PID Autotune basic understanding question

Hi there,

I'm trying to implement the PID Autotune library into my quadrocopter project, since I' struggling to find the correct values of the tuning parameters for PID.

The functions in the Autotune library are not too complicated and I guess I understand the example. As far as I understand, I call the .Runtime() function until it returns 1. Then I overwrite the parameters and let the PID do its thing.

But now: I have the quadrocopter (only one axis for the moment) on something that the axis in question can be turned and the PID has something to do, but the rest is fixed. But what will the Autotuner do while it is tuning? You know, I just can't let the Copter do what it wants, there are fast propellers on it and this can get dangerous. Since the Autotuner doesn't have a target value it can't be trying to stabilize. And further, I'm not sure how to handle the situation, if I just let go of the roboter, it will tip to the side. I guess this will give the Autotuner false information.

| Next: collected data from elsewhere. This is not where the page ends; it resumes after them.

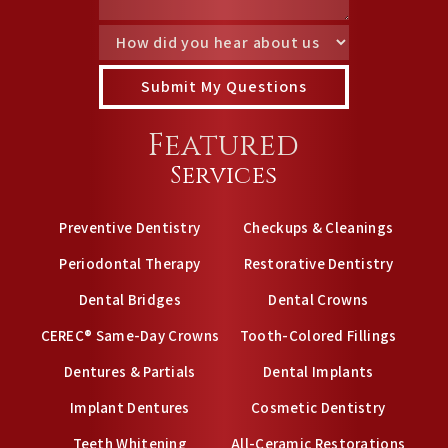
Featured
Services
Preventive Dentistry
Checkups & Cleanings
Periodontal Therapy
Restorative Dentistry
Dental Bridges
Dental Crowns
CEREC® Same-Day Crowns
Tooth-Colored Fillings
Dentures & Partials
Dental Implants
Implant Dentures
Cosmetic Dentistry
Teeth Whitening
All-Ceramic Restorations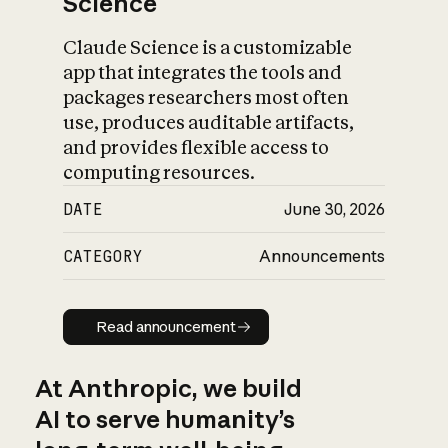
Science
Claude Science is a customizable
app that integrates the tools and
packages researchers most often
use, produces auditable artifacts,
and provides flexible access to
computing resources.
DATE
June 30, 2026
CATEGORY
Announcements
Read announcement
Read announcement
At Anthropic, we build
AI to serve humanity’s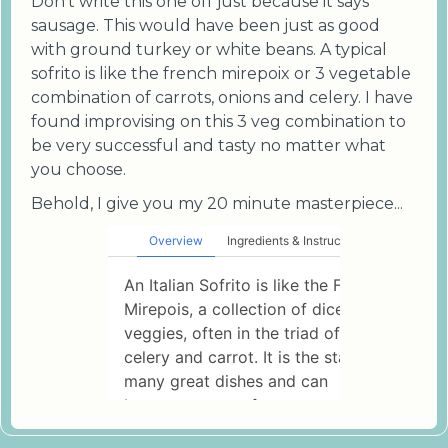
Don't write this one off just because it says
sausage. This would have been just as good
with ground turkey or white beans. A typical
sofrito is like the french mirepoix or 3 vegetable
combination of carrots, onions and celery. I have
found improvising on this 3 veg combination to
be very successful and tasty no matter what
you choose.
Behold, I give you my 20 minute masterpiece...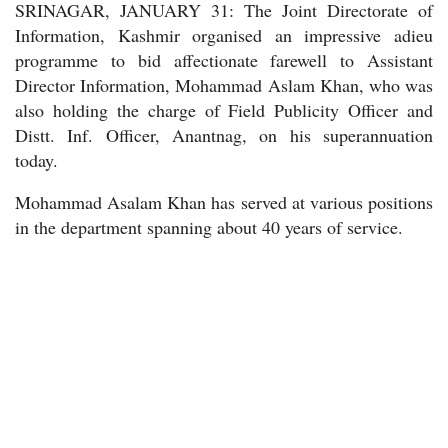
SRINAGAR, JANUARY 31: The Joint Directorate of
Information, Kashmir organised an impressive adieu
programme to bid affectionate farewell to Assistant
Director Information, Mohammad Aslam Khan, who was
also holding the charge of Field Publicity Officer and
Distt. Inf. Officer, Anantnag, on his superannuation
today.
Mohammad Asalam Khan has served at various positions
in the department spanning about 40 years of service.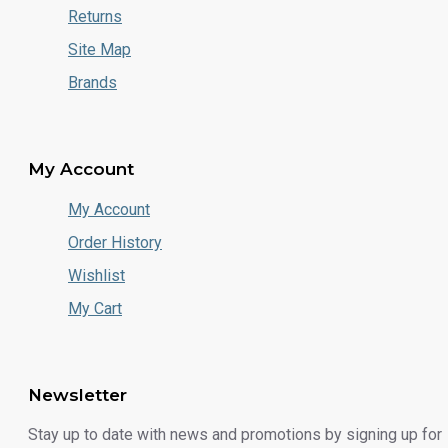
Returns
Site Map
Brands
My Account
My Account
Order History
Wishlist
My Cart
Newsletter
Stay up to date with news and promotions by signing up for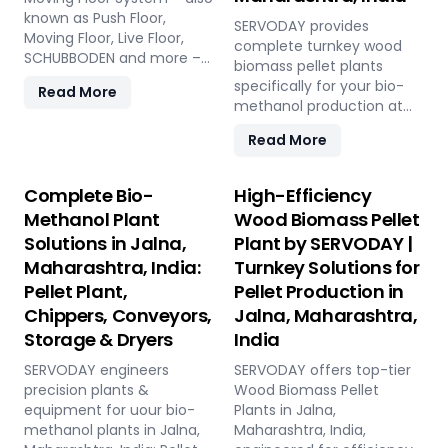
known as Push Floor,
SERVODAY provides
Moving Floor, Live Floor,
complete turnkey wood
SCHUBBODEN and more –
biomass pellet plants
is a plug & play biomass
specifically for your bio-
Read More
storage and discharge
methanol production at
solution for pellet plants,
Jalna, Maharashtra, India.
CBG plants, biogas plants
Read More
Our engineered pellets
and power plants in Jalna,
offer unmatched
Maharashtra, India. High
consistency, higher syngas
Complete Bio-
High-Efficiency
capacity, low
yield, lower OpEx, and
Methanol Plant
Wood Biomass Pellet
maintenance, fully
maximum gasifier uptime
automated modular
Solutions in Jalna,
Plant by SERVODAY |
compared to raw biomass
system.
Maharashtra, India:
Turnkey Solutions for
or chips. Discover the
strategic advantage.
Pellet Plant,
Pellet Production in
Chippers, Conveyors,
Jalna, Maharashtra,
Storage & Dryers
India
SERVODAY engineers
SERVODAY offers top-tier
precision plants &
Wood Biomass Pellet
equipment for uour bio-
Plants in Jalna,
methanol plants in Jalna,
Maharashtra, India,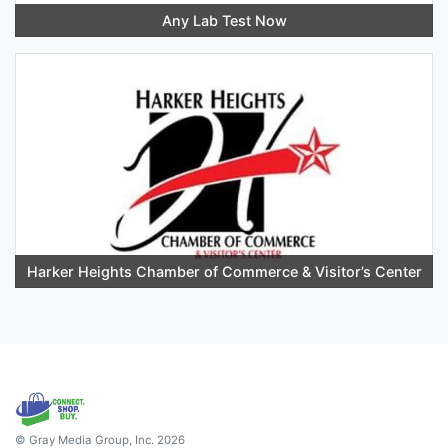
Any Lab Test Now
Harker Heights Chamber of Commerce & Visitor’s Center
© Gray Media Group, Inc. 2026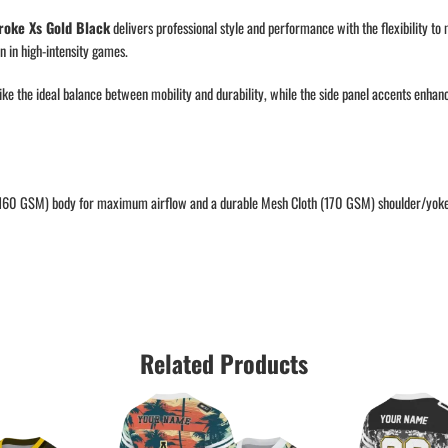
roke Xs Gold Black
delivers professional style and performance with the flexibility to
 in high-intensity games.
rike the ideal balance between mobility and durability, while the side panel accents enha
(160 GSM) body for maximum airflow and a durable Mesh Cloth (170 GSM) shoulder/yoke f
Related Products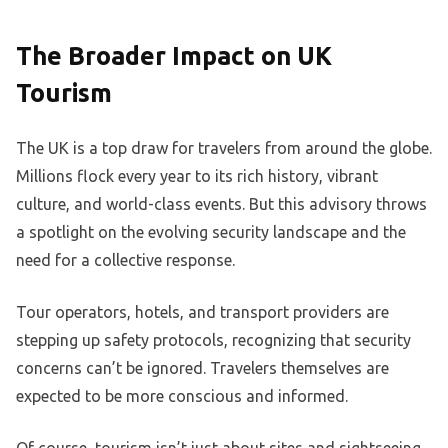
The Broader Impact on UK
Tourism
The UK is a top draw for travelers from around the globe.
Millions flock every year to its rich history, vibrant
culture, and world-class events. But this advisory throws
a spotlight on the evolving security landscape and the
need for a collective response.
Tour operators, hotels, and transport providers are
stepping up safety protocols, recognizing that security
concerns can’t be ignored. Travelers themselves are
expected to be more conscious and informed.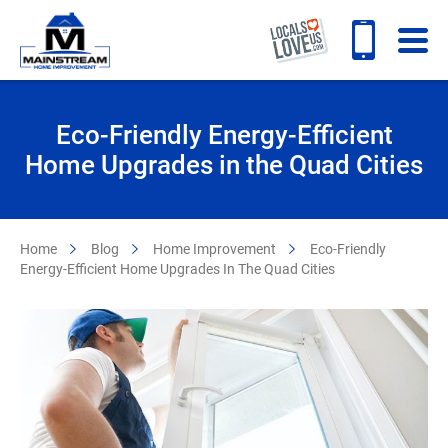
Eco-Friendly Energy-Efficient
Home Upgrades in the Quad Cities
Home
Blog
Home Improvement
Eco-Friendly
Energy-Efficient Home Upgrades In The Quad Cities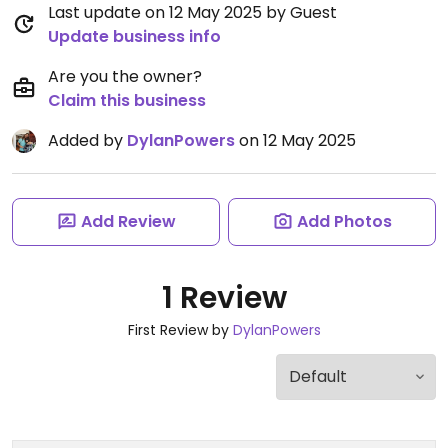
Last update on 12 May 2025 by Guest
Update business info
Are you the owner?
Claim this business
Added by
DylanPowers
on 12 May 2025
Add Review
Add Photos
1 Review
First Review by
DylanPowers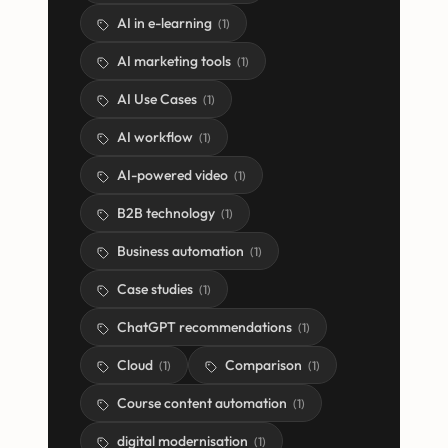
AI in e-learning
(
1
)
AI marketing tools
(
1
)
AI Use Cases
(
1
)
AI workflow
(
1
)
AI-powered video
(
1
)
B2B technology
(
1
)
Business automation
(
1
)
Case studies
(
1
)
ChatGPT recommendations
(
1
)
Cloud
Comparison
(
1
)
(
1
)
Course content automation
(
1
)
digital modernisation
(
1
)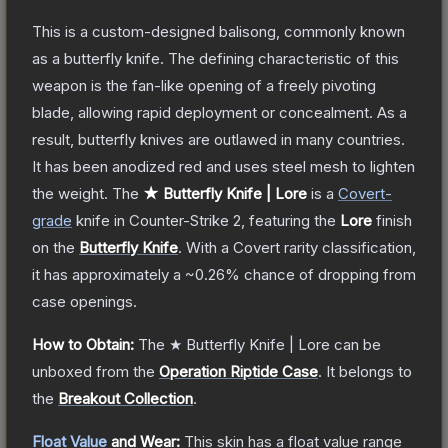
This is a custom-designed balisong, commonly known
as a butterfly knife. The defining characteristic of this
weapon is the fan-like opening of a freely pivoting
blade, allowing rapid deployment or concealment. As a
result, butterfly knives are outlawed in many countries.
It has been anodized red and uses steel mesh to lighten
the weight.
The
★ Butterfly Knife | Lore
is a
Covert
-
grade
knife
in Counter-Strike 2
, featuring the
Lore
finish
on the
Butterfly Knife
.
With a
Covert
rarity classification,
it has approximately a
~0.26%
chance of dropping from
case openings.
How to Obtain:
The
★ Butterfly Knife | Lore
can be
unboxed from the
Operation Riptide Case
.
It belongs to
the
Breakout Collection
.
Float Value
and Wear:
This skin has a float value range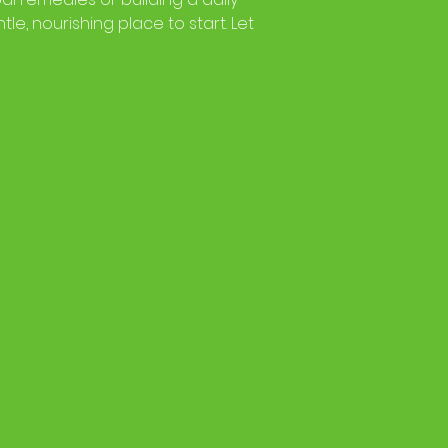
tle, nourishing place to start. Let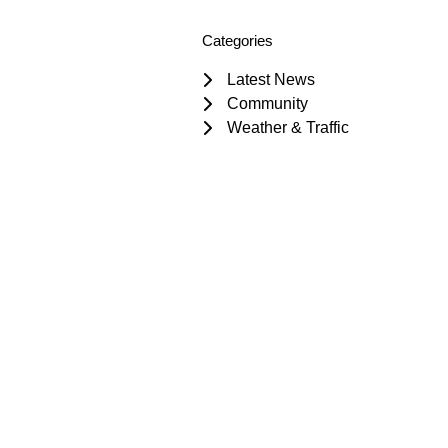
Categories
Latest News
Community
Weather & Traffic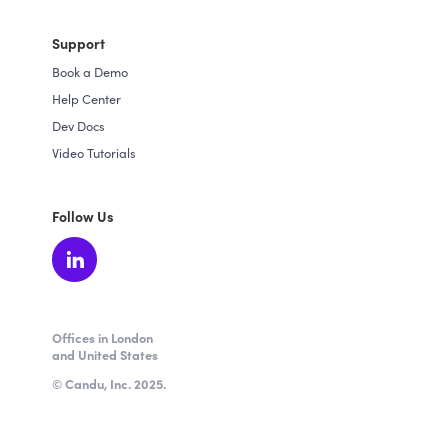
Support
Book a Demo
Help Center
Dev Docs
Video Tutorials
Follow Us
Offices in London
and United States
© Candu, Inc. 2025.
★ 4.5 / 5 from 64 verified reviews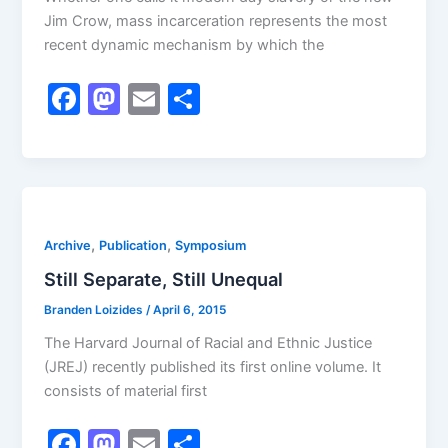
Jim Crow, mass incarceration represents the most
recent dynamic mechanism by which the
F
M
E
S
a
a
m
h
c
st
ai
ar
e
o
l
e
b
d
,
,
Archive
Publication
Symposium
o
o
Still Separate, Still Unequal
o
n
k
Branden Loizides
/
April 6, 2015
The Harvard Journal of Racial and Ethnic Justice
(JREJ) recently published its first online volume. It
consists of material first
F
M
E
S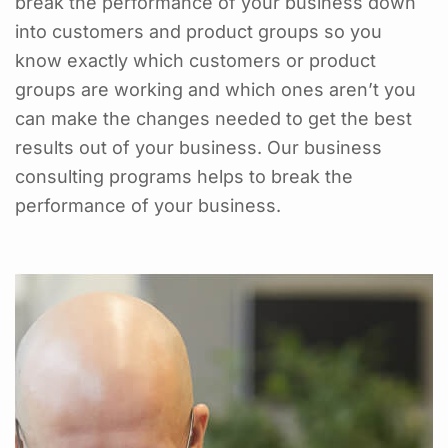
break the performance of your business down
into customers and product groups so you
know exactly which customers or product
groups are working and which ones aren’t you
can make the changes needed to get the best
results out of your business. Our business
consulting programs helps to break the
performance of your business.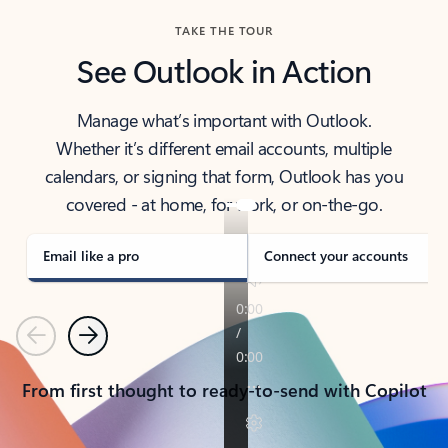
TAKE THE TOUR
See Outlook in Action
Manage what’s important with Outlook.
Whether it’s different email accounts, multiple
calendars, or signing that form, Outlook has you
covered - at home, for work, or on-the-go.
Email like a pro
Connect your accounts
Previous
Next
From first thought to ready-to-send with Copilot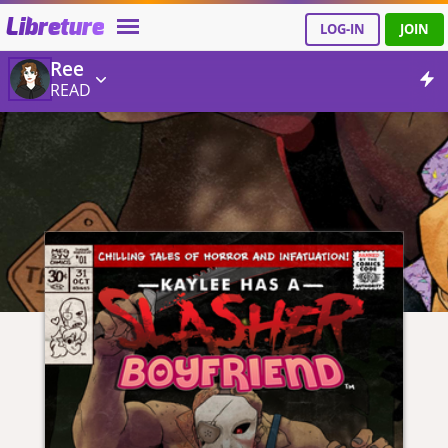
Libreture
LOG-IN
JOIN
Ree
READ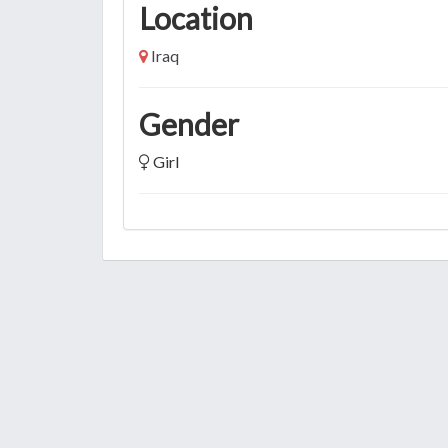
Location
Iraq
Gender
Girl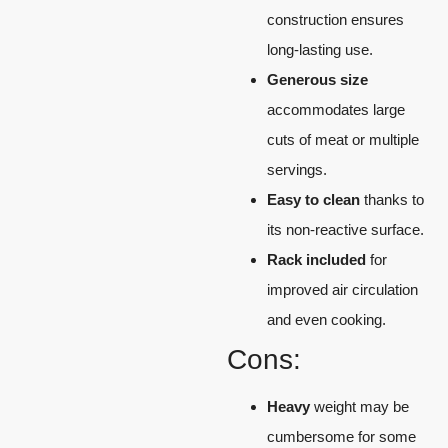
construction ensures
long-lasting use.
Generous size
accommodates large
cuts of meat or multiple
servings.
Easy to clean
thanks to
its non-reactive surface.
Rack included
for
improved air circulation
and even cooking.
Cons:
Heavy
weight may be
cumbersome for some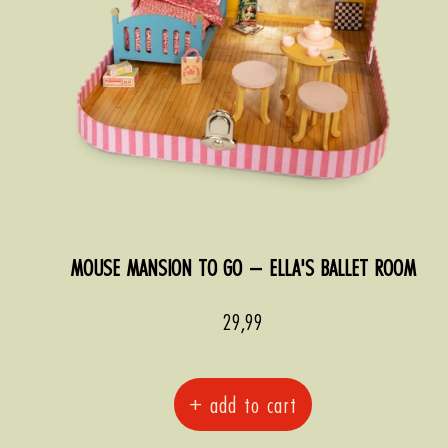
MOUSE MANSION TO GO – ELLA'S BALLET ROOM
Sale
29,99
price
+ add to cart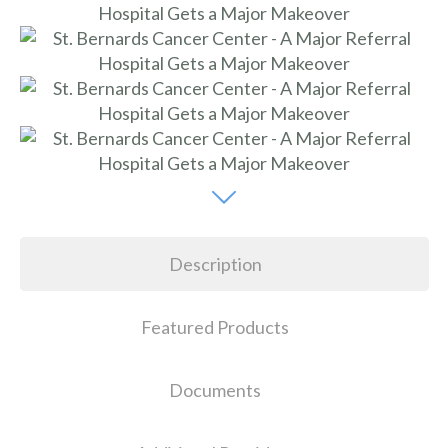
Description
Featured Products
Documents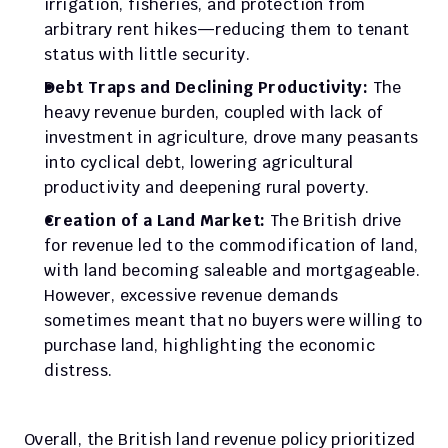
irrigation, fisheries, and protection from 
arbitrary rent hikes—reducing them to tenant 
status with little security.
Debt Traps and Declining Productivity: 
The 
heavy revenue burden, coupled with lack of 
investment in agriculture, drove many peasants 
into cyclical debt, lowering agricultural 
productivity and deepening rural poverty.
Creation of a Land Market: 
The British drive 
for revenue led to the commodification of land, 
with land becoming saleable and mortgageable. 
However, excessive revenue demands 
sometimes meant that no buyers were willing to 
purchase land, highlighting the economic 
distress.
Overall, the British land revenue policy prioritized 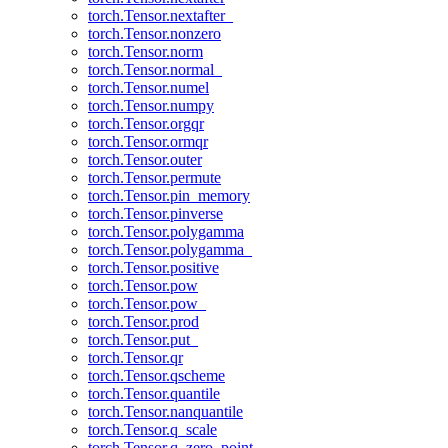
torch.Tensor.nextafter_
torch.Tensor.nonzero
torch.Tensor.norm
torch.Tensor.normal_
torch.Tensor.numel
torch.Tensor.numpy
torch.Tensor.orgqr
torch.Tensor.ormqr
torch.Tensor.outer
torch.Tensor.permute
torch.Tensor.pin_memory
torch.Tensor.pinverse
torch.Tensor.polygamma
torch.Tensor.polygamma_
torch.Tensor.positive
torch.Tensor.pow
torch.Tensor.pow_
torch.Tensor.prod
torch.Tensor.put_
torch.Tensor.qr
torch.Tensor.qscheme
torch.Tensor.quantile
torch.Tensor.nanquantile
torch.Tensor.q_scale
torch.Tensor.q_zero_point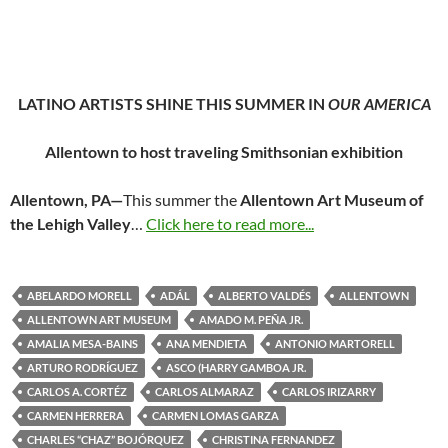
LATINO ARTISTS SHINE THIS SUMMER IN
OUR AMERICA
Allentown to host traveling Smithsonian exhibition
Allentown, PA—
This summer the
Allentown Art Museum of
the Lehigh Valley
…
Click here to read more...
ABELARDO MORELL
ADÁL
ALBERTO VALDÉS
ALLENTOWN
ALLENTOWN ART MUSEUM
AMADO M. PEÑA JR.
AMALIA MESA-BAINS
ANA MENDIETA
ANTONIO MARTORELL
ARTURO RODRÍGUEZ
ASCO (HARRY GAMBOA JR.
CARLOS A. CORTÉZ
CARLOS ALMARAZ
CARLOS IRIZARRY
CARMEN HERRERA
CARMEN LOMAS GARZA
CHARLES “CHAZ” BOJÓRQUEZ
CHRISTINA FERNANDEZ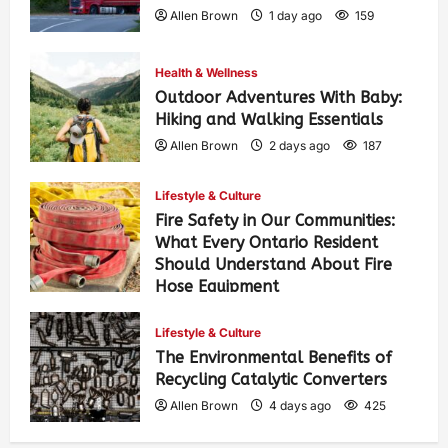
Allen Brown
1 day ago
159
Health & Wellness
Outdoor Adventures With Baby:
Hiking and Walking Essentials
Allen Brown
2 days ago
187
Lifestyle & Culture
Fire Safety in Our Communities:
What Every Ontario Resident
Should Understand About Fire
Hose Equipment
Allen Brown
2 days ago
304
Lifestyle & Culture
The Environmental Benefits of
Recycling Catalytic Converters
Allen Brown
4 days ago
425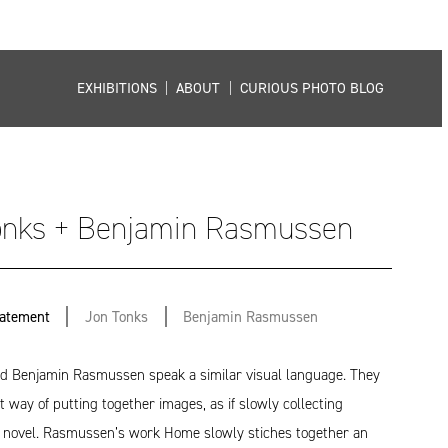
EXHIBITIONS
|
ABOUT
|
CURIOUS PHOTO BLOG
onks + Benjamin Rasmussen
tatement
Jon Tonks
Benjamin Rasmussen
d Benjamin Rasmussen speak a similar visual language. They
t way of putting together images, as if slowly collecting
a novel. Rasmussen’s work Home slowly stiches together an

So could you advise me how to use the Autotuner? :slight_smile:


Can you set a bit the context, and explain what you want to regulate with the PID ? What are your current values ?

You would be best off if you can make something to keep the quad under control. Possibly, make a jig by hanging the copter from above with fishing line. On RC helicopters, they use a hula hoop to enlarge the base with a light weight object.

I would think trying to tune the P&ID loops, either manually or with a auto-tune function(s), on a fully functional aircraft and powered platform would be fraught with danger and damage. You must somehow restrain the platform with external mechanical limits and such, ropes, bungy cables, etc. At least that is my thinking on the task.


The context: I have a quadrocopter (a roughly 50cm cross made of aluminium with a brushless motor on each end, with a propeller) and for the moment I'm trying to stabilize one axis (so just two motors are connected).

A fusion out of a gyro- and a accelerometer calculates very accurate the attitude, which is the input from for the PID. The PID may adjust a variable, which is added to one and deducted from the other motor (it may of course be negative).

At the moment a different algorythm overrides the PID and does make sure the rotation speed doesn't get too high.

Unfortunately I don't even have any satisfying parameters. I tried to follow a wiki-article (all the parameters to 0, raise KP until it oscillates, divide it by two and so on) but I didnt take me further. I have no idea, especially for the KI and KD values, since people speak of values of 0.01 and 40 for the same parameter.

So i wanted to use the Autotune Library, but yeah...Not sure how to use it right now.


I'm very rusty on this but I did set up a PID a few decades ago. In that case we modeled the system dynamics and calculated the PID parameters from that, but as a control we also set it up by trial and error and that seemed to work OK (and gave me much less of a headache).

Is the system small / light enough that you can hold it and move it around and feel how the control system behaves? In that case I think you should be able to set it up by simulating a disruption from equilibrium, starting with all gains set to zero and then introducing proportional, derivative and then integral feedback in that order. The crucial thing is to have the vehicle attitude under your control while you do this, not letting it move around unrestrained.


The more I think about it, I’m back to tuning it manually. My problem is, I really have no idea in which range I have to be tuning the values. But I guess I will play with it more. Unfortunately I don’t have any potentiometers here so I have to change the code every time which makes it very complicated.

Probably you experienced guys can me help something: If I tune the parameters, what exactly does change? All the values to 0, raising KP: The motos turn slowly, steady as I raise the value, until I reach something over 1 and it begin oscillating like hell. What are the values really changing? I found some explanations but I can’t mentally take those over to my project.

I visualise it as a classic mass-spring-damper system (a spring and damper in parallel, solidly mounted at one end with a mass attached at the other).

The proportional element is equivalent to the spring - the more deflection (error) there is, the harder this element will try to push the system in the opposite direction.

The derivative element is equivalent to the damper - the faster the deflection is increasing, the harder it will try to oppose it; the faster the deflection is decreasing, the harder it will try to maintain it.

The integral element is like a ride-height controller - if the system is held away from the desired position then it will slowly try to push it back towards the desired position.

When tuning the PID controller, I suggest you tackle the elements in that order: you need to have the proportional element about right to give the system enough authority to correct deflections. On its own this will probably be unstable (unless the system you're controlling is inherently stable) since the correction always lags the error slightly to oscillations will tend to be amplified. Then add damping until the system does not spontaneously oscillate or overshoot - you want the minimum damping necessary to achieve that. Then add the integral element to deal with any tendency to drift or settle away from the desired position.

This approach addresses one degree of freedom. I'd try to deal with each one independently in turn if possible, but you may find that there is cross-talk between them that has to be addressed when you try to combine them - but getting each DoF controlled in isolation is a starting point.